Очень часто я встречал людей, отстраненных от коллектива и общества. Стоит, например, класс перед уроком; все общаются, делятся какими-то мыслями, идеями, рассказывают интересные истории, травят байки… – всем есть что сказать. Но вот какой-то парень сидит себе в сторонке и читает учебник, или пялится глазами в свой телефон, или просто озирается по сторонам, не зная, видимо, что ему еще остается делать. Он, тот, кто читает учебник, может быть, и хотел бы влиться в коллектив да завести бы с кем-нибудь настоящую дружбу, да только вот настойчивые цифры, буквы и формулы вконец загипнотизировали беднягу, не давая ему даже подойти к своим одноклассникам. Он активно зубрит материал, продолжая наивно полагать, что зубрежка – это good12, – и, наверно, сегодня на уроке он получит очередную пятерку, уже тысяча девятьсот восемьдесят пятую в своей коллекции, и будет вполне удовлетворен этим событием, так как он еще на одну десятитысячную приблизится к своей великой цели – к золотой медали, – но… друзей от этого, к сожалению, нисколько не прибавится. А, впрочем, нужны ли ему друзья? Нужны ли они ему, типичному ботанику, если на свете есть учебники и зубрежка, и все свободное время уходит только на это?
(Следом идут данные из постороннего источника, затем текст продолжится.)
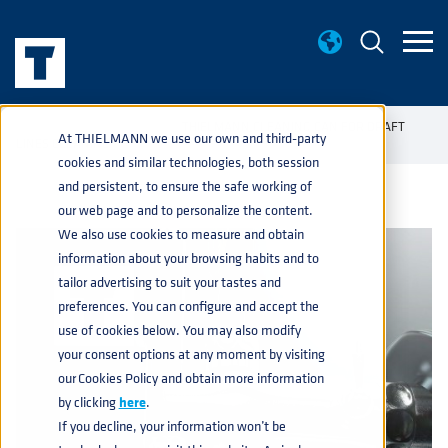
KNOWLEDGE BASE
THIELMANN CLEANING CAN FOR DRAFT
home
navigate_next
navigate_next
At THIELMANN we use our own and third-party
LINES CLEANING
cookies and similar technologies, both session
and persistent, to ensure the safe working of
our web page and to personalize the content.
We also use cookies to measure and obtain
information about your browsing habits and to
tailor advertising to suit your tastes and
preferences. You can configure and accept the
use of cookies below. You may also modify
your consent options at any moment by visiting
our Cookies Policy and obtain more information
by clicking
here
.
If you decline, your information won’t be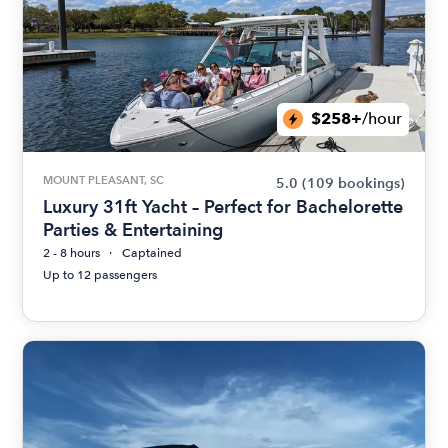
$258+
/hour
MOUNT PLEASANT, SC
5.0
(109 bookings)
Luxury 31ft Yacht – Perfect for Bachelorette
Parties & Entertaining
2 - 8 hours
Captained
Up to 12 passengers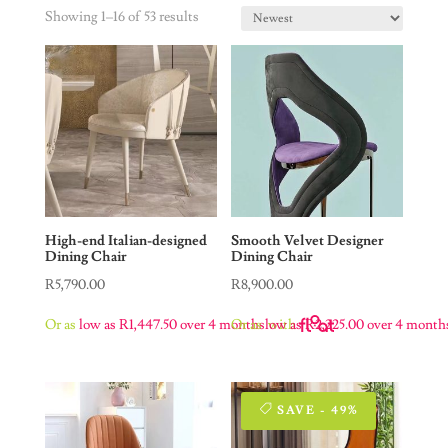
Showing 1–16 of 53 results
High-end Italian-designed
Smooth Velvet Designer
Dining Chair
Dining Chair
R
5,790.00
R
8,900.00
Or as
low as
R
1,447.50
over 4 months
Or as
low as
with
R
2,225.00
over 4 month
SAVE - 49%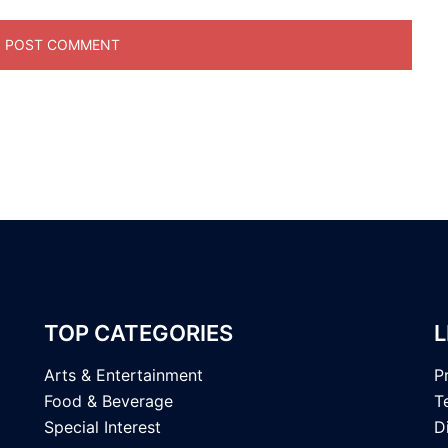
TOP CATEGORIES
L
Arts & Entertainment
P
Food & Beverage
T
Special Interest
D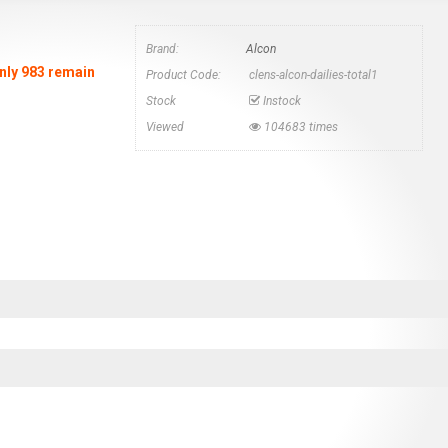
Brand:
Alcon
Only 983 remain
Product Code:
clens-alcon-dailies-total1
Stock
Instock
Viewed
104683 times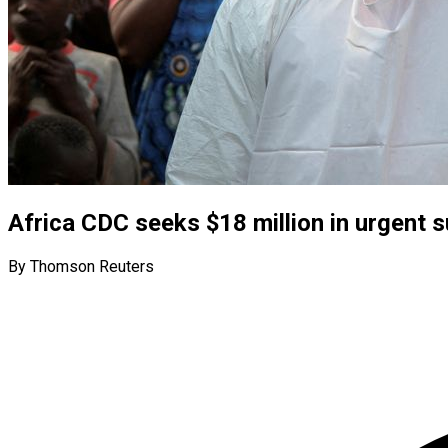
Africa CDC seeks $18 million in urgent s
By Thomson Reuters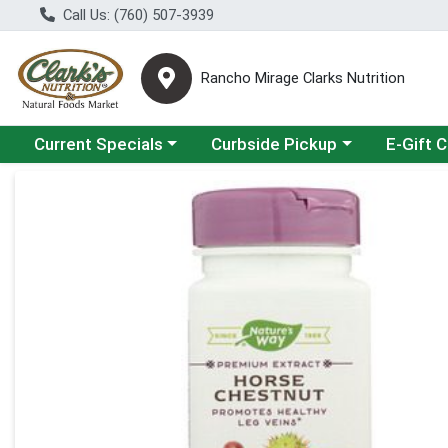
Call Us: (760) 507-3939
Rancho Mirage Clarks Nutrition
Choose a category menu
Choose a category menu
Current Specials
Curbside Pickup
E-Gift 
Product Details Page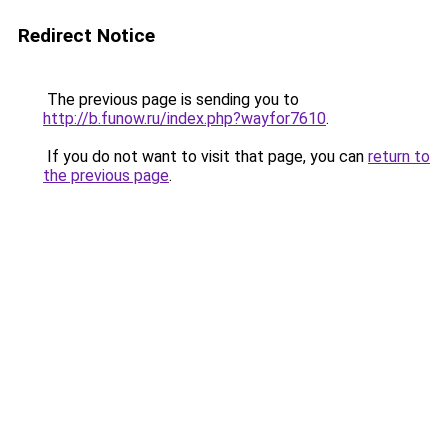
Redirect Notice
The previous page is sending you to
http://b.funow.ru/index.php?wayfor7610
.
If you do not want to visit that page, you can
return to
the previous page
.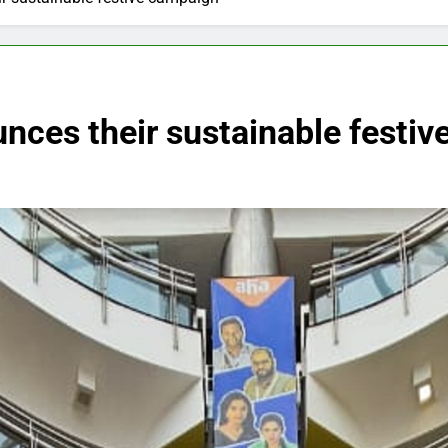
nces their sustainable festi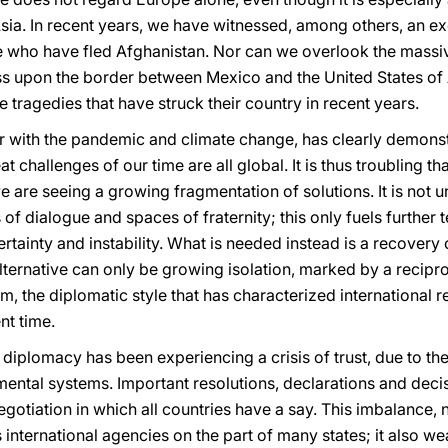
ia. In recent years, we have witnessed, among others, an ex
e who have fled Afghanistan. Nor can we overlook the mass
ss upon the border between Mexico and the United States of
e tragedies that have struck their country in recent years.
er with the pandemic and climate change, has clearly demons
t challenges of our time are all global. It is thus troubling th
e are seeing a growing fragmentation of solutions. It is no
f dialogue and spaces of fraternity; this only fuels further t
rtainty and instability. What is needed instead is a recovery 
lternative can only be growing isolation, marked by a recipro
m, the diplomatic style that has characterized international r
nt time.
 diplomacy has been experiencing a crisis of trust, due to the
ntal systems. Important resolutions, declarations and deci
gotiation in which all countries have a say. This imbalance, 
international agencies on the part of many states; it also we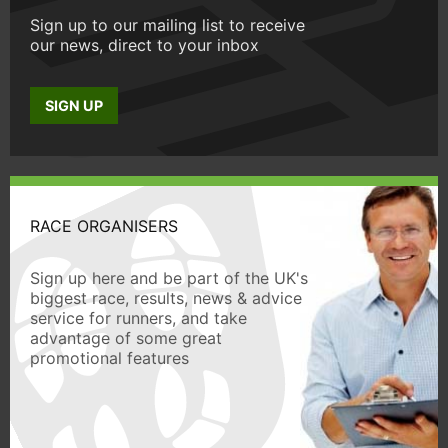
Sign up to our mailing list to receive
our news, direct to your inbox
SIGN UP
RACE ORGANISERS
Sign up here and be part of the UK's
biggest race, results, news & advice
service for runners, and take
advantage of some great
promotional features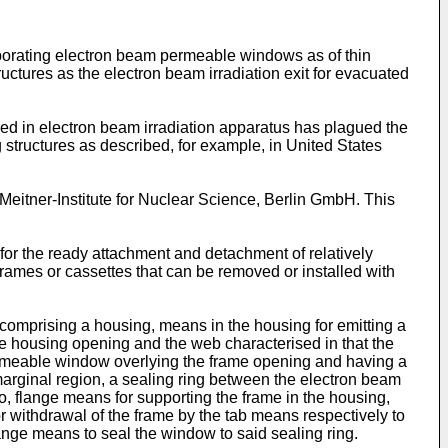
rporating electron beam permeable windows as of thin
uctures as the electron beam irradiation exit for evacuated
ed in electron beam irradiation apparatus has plagued the
ng structures as described, for example, in United States
itner-Institute for Nuclear Science, Berlin GmbH. This
for the ready attachment and detachment of relatively
ames or cassettes that can be removed or installed with
 comprising a housing, means in the housing for emitting a
e housing opening and the web characterised in that the
rmeable window overlying the frame opening and having a
 marginal region, a sealing ring between the electron beam
o, flange means for supporting the frame in the housing,
 withdrawal of the frame by the tab means respectively to
lange means to seal the window to said sealing ring.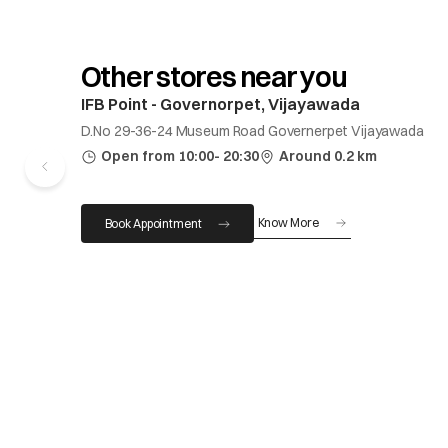
Other stores near you
IFB Point - Governorpet, Vijayawada
D.No 29-36-24 Museum Road Governerpet Vijayawada
Open from 10:00- 20:30
Around 0.2 km
Know More
Book Appointment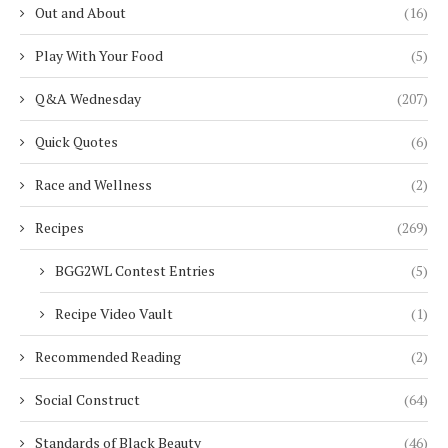
Out and About
(16)
Play With Your Food
(5)
Q&A Wednesday
(207)
Quick Quotes
(6)
Race and Wellness
(2)
Recipes
(269)
BGG2WL Contest Entries
(5)
Recipe Video Vault
(1)
Recommended Reading
(2)
Social Construct
(64)
Standards of Black Beauty
(46)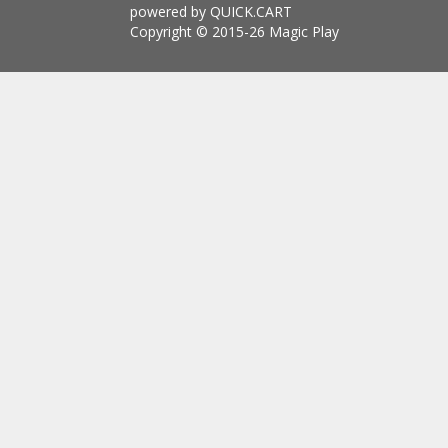
powered by QUICK.CART
Copyright © 2015-26 Magic Play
Однако так только он считает – человек, еще далекий от познания времени, – но, отвечая на предыдущий вопрос, я, конечно же, говорю, что данный товарищ вряд ли сейчас нуждается в друзьях, потому как, возможно, еще не вполне понимает, зачем вообще в этом мире нам нужны – необходимы! – друзья.

В противовес приведенному выше социальному типу я хочу упомянуть Костю. Вот уж поистине не ботаник, хотя учится на ура. И ведь все умудряется успевать, везде в деле: на уроках он – сама активность, во время перемен – правая рука Долганова, за пределами школы – лидер Компании, а для Компании – король развлечений! Учебников не читает, ничего не зубрит, со всеми общается – в общем, прекрасный, свободный, веселый человек! И если у нас в народе когда-либо заходит тема социализации, то все наперебой говорят, что Костя этот процесс уже давно прошел.

Что ж, мне пора завершать столь важные, но затянувшиеся рассуждения – время продолжать школьную хронику.

В понедельник я получил две точки в журнале по английскому языку – за плохо сделанное д/з и заваленный тест по временам Past Simple, Past Continuous и Present Perfect. Удивительно еще, что Гареева сразу не превратила их в двойки, как обычно и поступала в подобных случаях, но на этот раз решила подождать до четверга. Так у меня образовался первый серьезный долг (я не говорю сейчас про геометрию, потому как там оценки были моментально поставлены в журнал). Впрочем, я не падал духом – словно чувствовал, что смогу быстро от этого долга избавиться. Действительно, так и получилось: в четверг я блестяще, без всяких запинок пересказал англичанке заданный на дом текст, так что она была просто в оргазме от моей готовности, а потом переписал на «4» тест по ненавистным временам. И все: долга – как ни бывало! Настроение резко повысилось, да иначе и быть не могло, ибо я только что доказал Гареевой, что я – не тупой и даже в английском иногда что-то смыслю.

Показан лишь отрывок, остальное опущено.